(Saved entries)
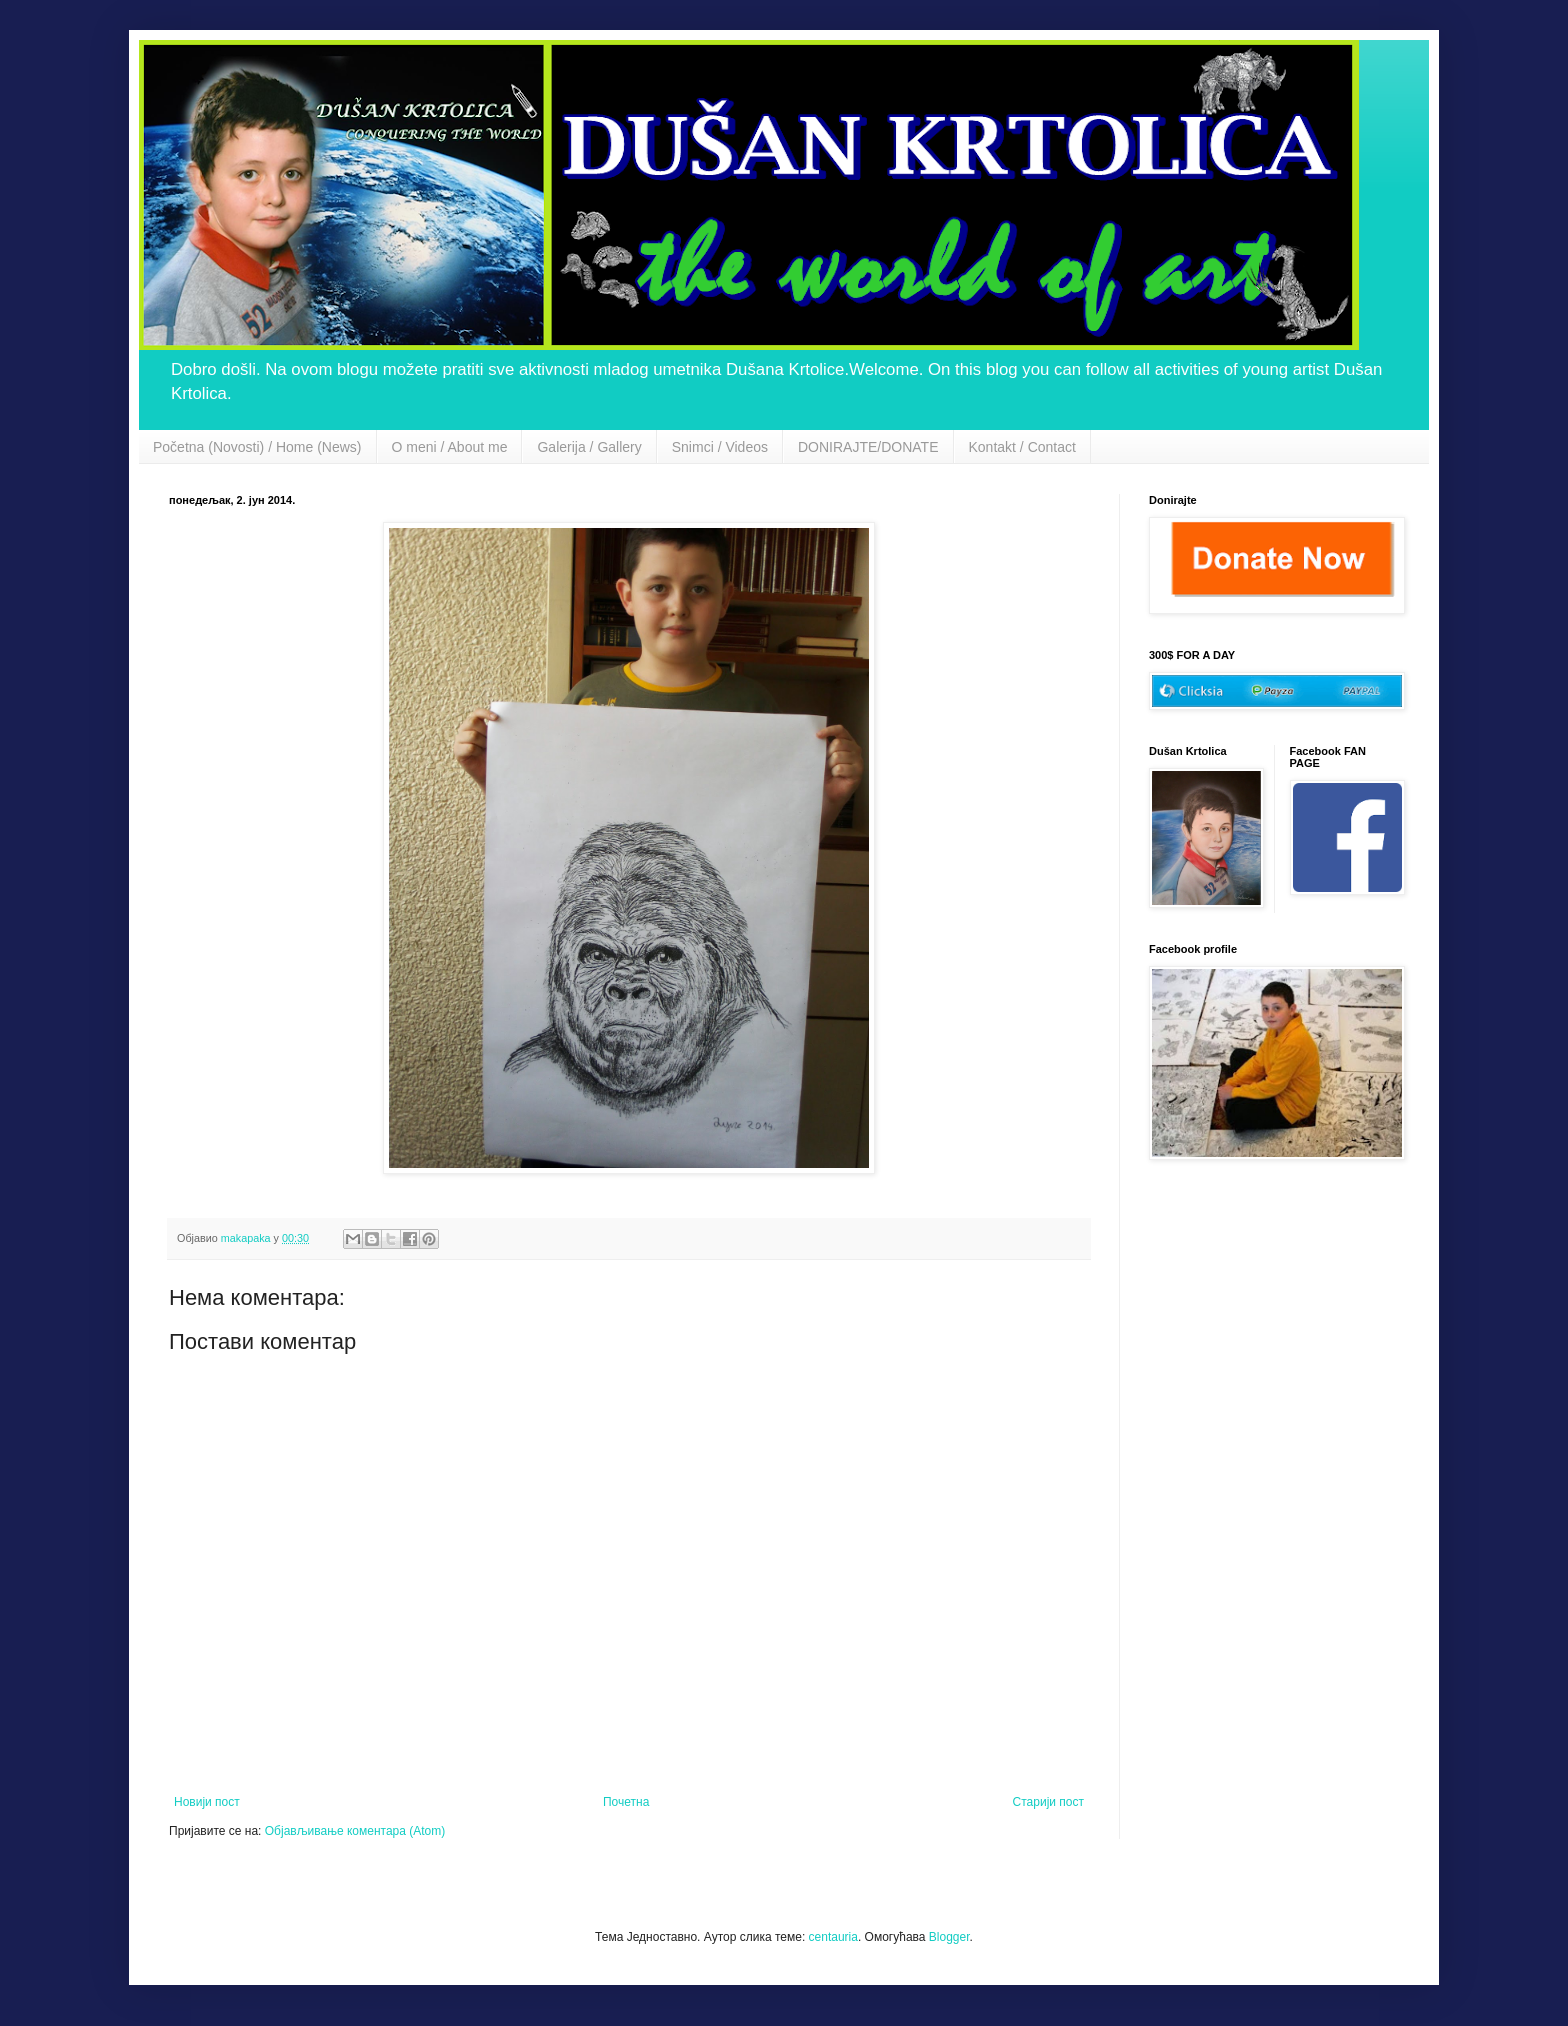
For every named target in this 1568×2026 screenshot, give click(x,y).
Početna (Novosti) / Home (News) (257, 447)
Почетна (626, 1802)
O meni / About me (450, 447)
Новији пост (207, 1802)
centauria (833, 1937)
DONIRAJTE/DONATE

**What is being asked:**
Please reproduce the entries above exactly, omitting every picture.

**Answer to the exercise:**
For every named target in this 1568×2026 screenshot, give click(x,y).
Početna (Novosti) / Home (News) (257, 447)
Почетна (626, 1802)
O meni / About me (450, 447)
Новији пост (207, 1802)
centauria (833, 1937)
DONIRAJTE/DONATE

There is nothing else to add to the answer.